Director and screenwriter Mako Sajko, who can rightly be classified as one of the classics of Slovenian cinema, was born in 1927 in Tržič. He studied at the High Film School in Belgrade and graduated there in 1959, and at the same time he also trained in Munich and Paris. He began his long and fruitful career as an assistant director for famous Slovenian film directors, such as František Čap and France Štiglic.

Sajko's life path has always been closely connected with moving images. Since 1961, when he set out on his own, he has created a series of short documentaries, mostly based on his own scripts. Moreover, in the 1960s and 1970s, he ranked among the leading documentary filmmakers in Slovenia. His short but meaningful documentaries were all, from the first to the last, a reflection of their time. Mainly because of the chosen topic, they weren’t infamous only in Yugoslavia, but resonated all over the world. With the film "Suiciders, beware!" from 1967, he became notorious in the eyes of the then Yugoslav authorities, so that later the film "Narodna noša" (1975), which was fundamentally not thematically controversial, was not allowed to be shown publicly. At that time, Sajko permanently stopped producing films and instead devoted himself to film education and the projects of young filmmakers. He worked in relative anonymity for several decades until he received the Badjura Lifetime Achievement Award in 2009. After that, interest in one of the undisputed giants of Slovenian cinema grew again.
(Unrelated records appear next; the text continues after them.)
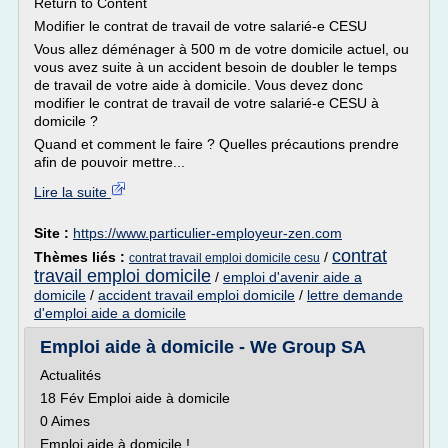
Return to Content
Modifier le contrat de travail de votre salarié-e CESU
Vous allez déménager à 500 m de votre domicile actuel, ou
vous avez suite à un accident besoin de doubler le temps
de travail de votre aide à domicile. Vous devez donc
modifier le contrat de travail de votre salarié-e CESU à
domicile ?
Quand et comment le faire ? Quelles précautions prendre
afin de pouvoir mettre...
Lire la suite
Site :
https://www.particulier-employeur-zen.com
contrat
Thèmes liés :
/
contrat travail emploi domicile cesu
travail emploi domicile
/
emploi d'avenir aide a
domicile
/
accident travail emploi domicile
/
lettre demande
d'emploi aide a domicile
Emploi aide à domicile - We Group SA
Actualités
18 Fév Emploi aide à domicile
0 Aimes
Emploi aide à domicile !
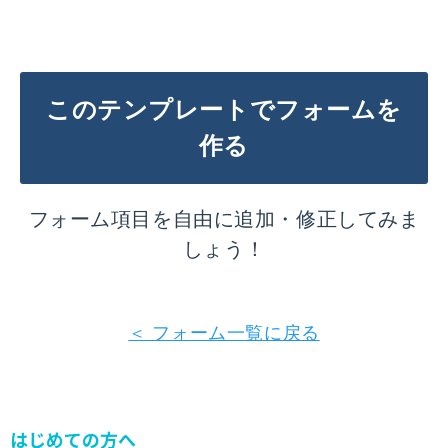
このテンプレートでフォームを
作る
フォーム項目を自由に追加・修正してみま
しょう！
＜ フォーム一覧に戻る
はじめての方へ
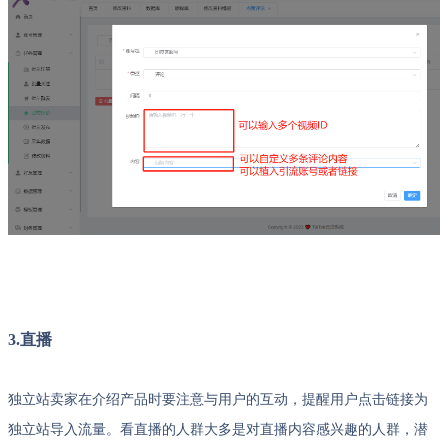
3.直播
独立站卖家在介绍产品时要注意与用户的互动，提醒用户点击链接为
独立站导入流量。看直播的人群大多是对直播内容感兴趣的人群，潜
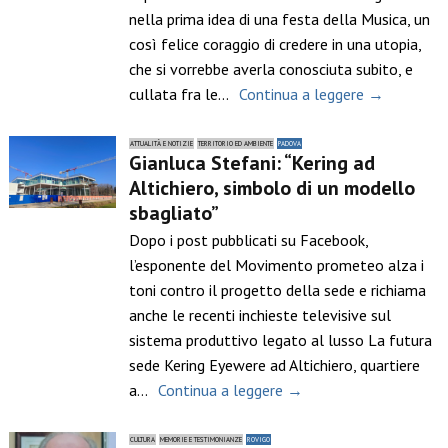
nella prima idea di una festa della Musica, un
così felice coraggio di credere in una utopia,
che si vorrebbe averla conosciuta subito, e
cullata fra le…
Continua a leggere →
ATTUALITÀ E NOTIZIE
TERRITORIO ED AMBIENTE
PADOVA
Gianluca Stefani: “Kering ad
Altichiero, simbolo di un modello
sbagliato”
Dopo i post pubblicati su Facebook,
l’esponente del Movimento prometeo alza i
toni contro il progetto della sede e richiama
anche le recenti inchieste televisive sul
sistema produttivo legato al lusso La futura
sede Kering Eyewere ad Altichiero, quartiere
a…
Continua a leggere →
CULTURA
MEMORIE E TESTIMONIANZE
ROVIGO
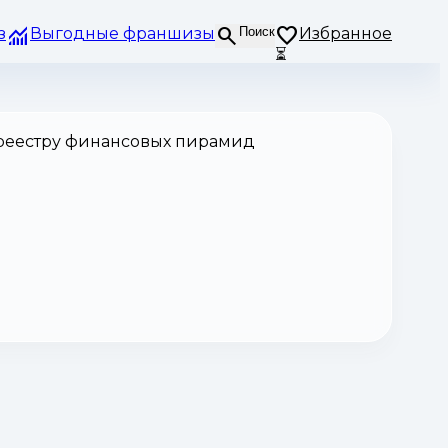
з
Выгодные франшизы
Поиск
Избранное
⏳
 реестру финансовых пирамид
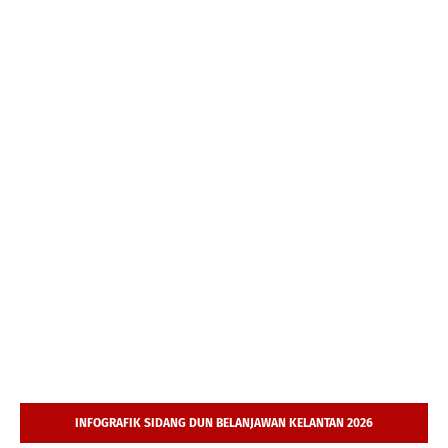
INFOGRAFIK SIDANG DUN BELANJAWAN KELANTAN 2026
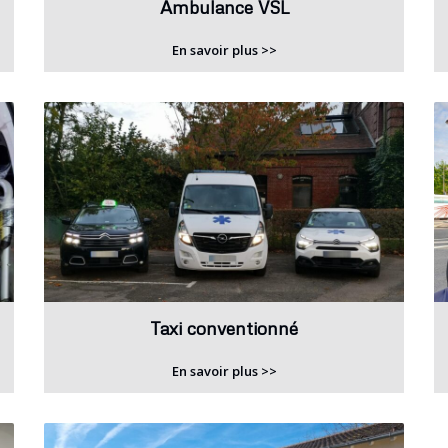
Ambulance VSL
En savoir plus >>
Taxi conventionné
En savoir plus >>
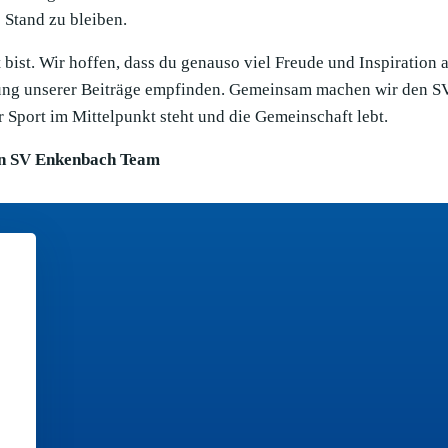
Stand zu bleiben.
bist. Wir hoffen, dass du genauso viel Freude und Inspiration 
llung unserer Beiträge empfinden. Gemeinsam machen wir den S
 Sport im Mittelpunkt steht und die Gemeinschaft lebt.
n SV Enkenbach Team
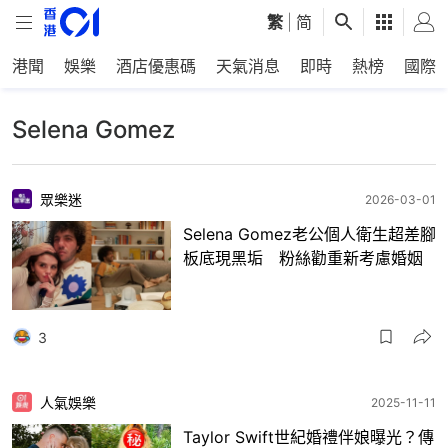
繁
|
简
港聞
娛樂
酒店優惠碼
天氣消息
即時
熱榜
國際
Selena Gomez
眾樂迷
2026-03-01
Selena Gomez老公個人衛生超差腳
板底現黑垢 粉絲勸重新考慮婚姻
3
人氣娛樂
2025-11-11
Taylor Swift世紀婚禮伴娘曝光？傳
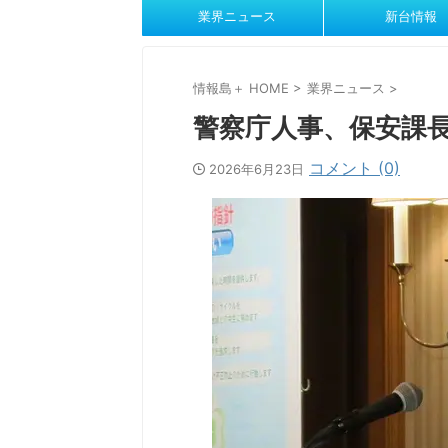
業界ニュース
新台情報
情報島＋ HOME
>
業界ニュース
>
警察庁人事、保安課
コメント (0)
2026年6月23日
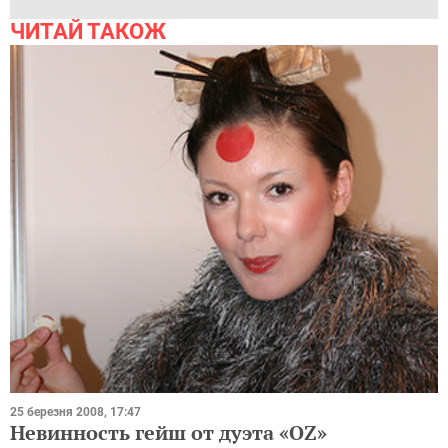
ЧИТАЙ ТАКОЖ
25 березня 2008, 17:47
Невинность гейш от дуэта «OZ»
With his works, Mako Sajko was ahead of his time, as he opened up topics that are still relevant today. His watchful eye and sharp mind constantly discovered various humanistic and sociological aspects.

In 1961, Sajko first recorded the short feature "Maribor Week", and then in the same year he created his documentary debut "Where is the Iron Curtain", which he filmed to a large extent on the border area of Gorizia and Trieste. In the documentary, which does not yet carry a pronounced socially critical tone such as the films of his later production, Sajko does not criticize the cross-border capitalist system, but almost celebrates the situation along the border, which was transitory in this area and offered many benefits to the people living there. This is best supported by a sentence from the film that says: "Instead of it being an iron curtain, as some would like it to be, the border between Italy and Yugoslavia is almost a romantic institution."

The documentary shows scenes from everyday life along the border and the people who cross it in an extremely light and humorous way. The light-hearted atmosphere is additionally supported by humorous music and humorous narration by Sandi Čolnik. The film is dominated by scenes from international and small border crossings, which at that time became a meeting point for people from near and far. Here, Sajko touches on various aspects that characterize this "loose" border; from trading, smuggling, bilingualism and even cross-border love. In this way, he successfully highlights the coexistence of two nations that, despite the border that separates them, breathe together.